Now I'm sitting in a bedroom in a beautiful house in the jungle hillside village of Yelapa, a remote fishing town only accessible by boat, just south of Puerto Vallarta. After having arrived in Boca de Tomatlan, the jetting off place to Yelapa, where water taxis are the only transportaton, I find it has grown since my last visit two years ago. The small cove's beach is covered with umbrellas and sun chairs. We are immediately approached by vendors trying to sell us rooms for the night. "Cheaper, cheaper" they say.
We walk waist-deep in water with our bags to follow a man who shows us his "nice, cheap house". Through the muddy trail, under lush woods and flowering bushes, we arrive at a palapa.
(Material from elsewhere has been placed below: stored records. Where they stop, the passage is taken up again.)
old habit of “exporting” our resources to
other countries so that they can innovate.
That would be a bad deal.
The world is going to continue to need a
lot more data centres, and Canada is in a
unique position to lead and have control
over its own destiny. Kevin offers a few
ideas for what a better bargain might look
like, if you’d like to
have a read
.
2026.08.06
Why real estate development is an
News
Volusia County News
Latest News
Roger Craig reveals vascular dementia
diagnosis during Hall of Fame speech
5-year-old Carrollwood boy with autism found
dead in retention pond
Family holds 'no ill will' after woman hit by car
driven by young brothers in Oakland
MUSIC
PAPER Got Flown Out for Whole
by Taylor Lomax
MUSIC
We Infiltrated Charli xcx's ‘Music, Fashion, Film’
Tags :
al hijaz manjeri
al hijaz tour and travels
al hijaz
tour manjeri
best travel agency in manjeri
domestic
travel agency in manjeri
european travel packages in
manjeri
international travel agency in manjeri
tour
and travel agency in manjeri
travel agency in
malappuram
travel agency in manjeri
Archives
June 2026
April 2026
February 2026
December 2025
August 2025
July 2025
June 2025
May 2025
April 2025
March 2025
The concrete structure below supports an open upstairs flat with wooden beams and a thatched plam frond roof. A woman and her child are above, just up the tree house-like stairs. But everything is open and we decide to move onto the road to find another location.
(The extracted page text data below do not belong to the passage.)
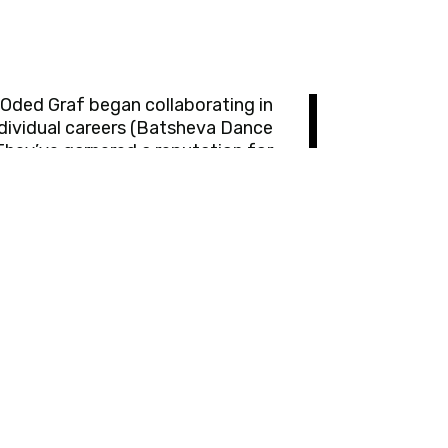
Oded Graf began collaborating in
ndividual careers (Batsheva Dance
They’ve garnered a reputation for
oignant, and clever. Berg and Graf
Montpellier Danse, American Dance
Stockholm, SIDance South Korea,
igious international awards. They
ers in numerous dance companies
s, inventors, researchers, dancers,
 Yossi has been leading the 'Sadna
Curtain Up' Dance Festival across
y of Culture Award for Outstanding
stic Excellence in the Performing
Arts.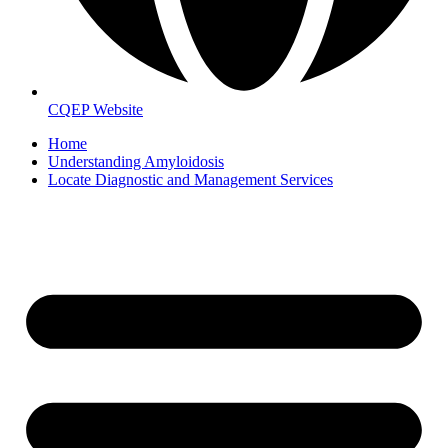
CQEP Website
Home
Understanding Amyloidosis
Locate Diagnostic and Management Services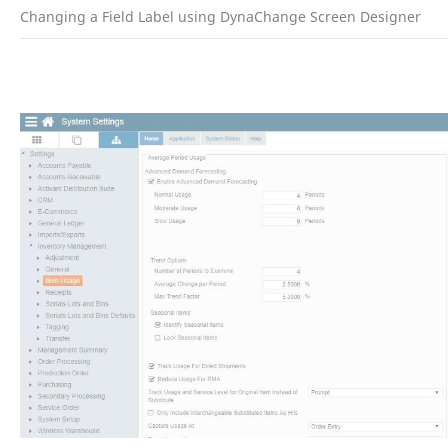
Changing a Field Label using DynaChange Screen Designer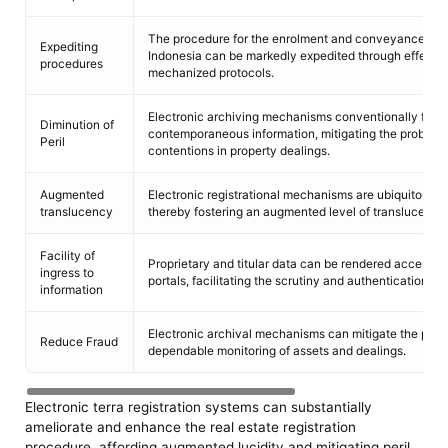
The procedure for the enrolment and conveyance of 
Expediting
Indonesia can be markedly expedited through effecti
procedures
mechanized protocols.
Electronic archiving mechanisms conventionally furni
Diminution of
contemporaneous information, mitigating the probabili
Peril
contentions in property dealings.
Augmented
Electronic registrational mechanisms are ubiquitously
translucency
thereby fostering an augmented level of translucency 
Facility of
Proprietary and titular data can be rendered accessibl
ingress to
portals, facilitating the scrutiny and authentication of 
information
Electronic archival mechanisms can mitigate the peril 
Reduce Fraud
dependable monitoring of assets and dealings.
Electronic terra registration systems can substantially
ameliorate and enhance the real estate registration
procedure, affording augmented lucidity and mitigating peril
Walking, following a stray dog's nose, we are led up through the hills to an inviting path of algae-covered stone steps, to this house where I'm now renting for the night. The stairs are exhausting! When we reach the top, a nice old woman comes out of her screen door to greet us and quote a price. $25 per night, together. We take it. Our room has tile floors, a dresser and table with a chair, two walls of widnows, one of which is only a screen, no glass. There's a fan and a view of the beautiful bay of Yelapa, fishing boats bobbing and blue ocean water mixing with the brown river that divides the beach from the town. Outside the window are native grasses, flowers, palm trees with unusual-looking orange balls the size of limes. The whistling of birds is drained out by the humming of the fan and the squeal of the cicadas. We walked down those steep and numerous stairs, through the town, across the river and onto the beach. We spend time there until it begins to rain. We again, were drenched by the pour, something of which we're beginning to grow quite accustomed. Our cliff-perched villa with balcony awaits, and the panoramic view of our little fishing village, which in the distance, awaits our private photo session.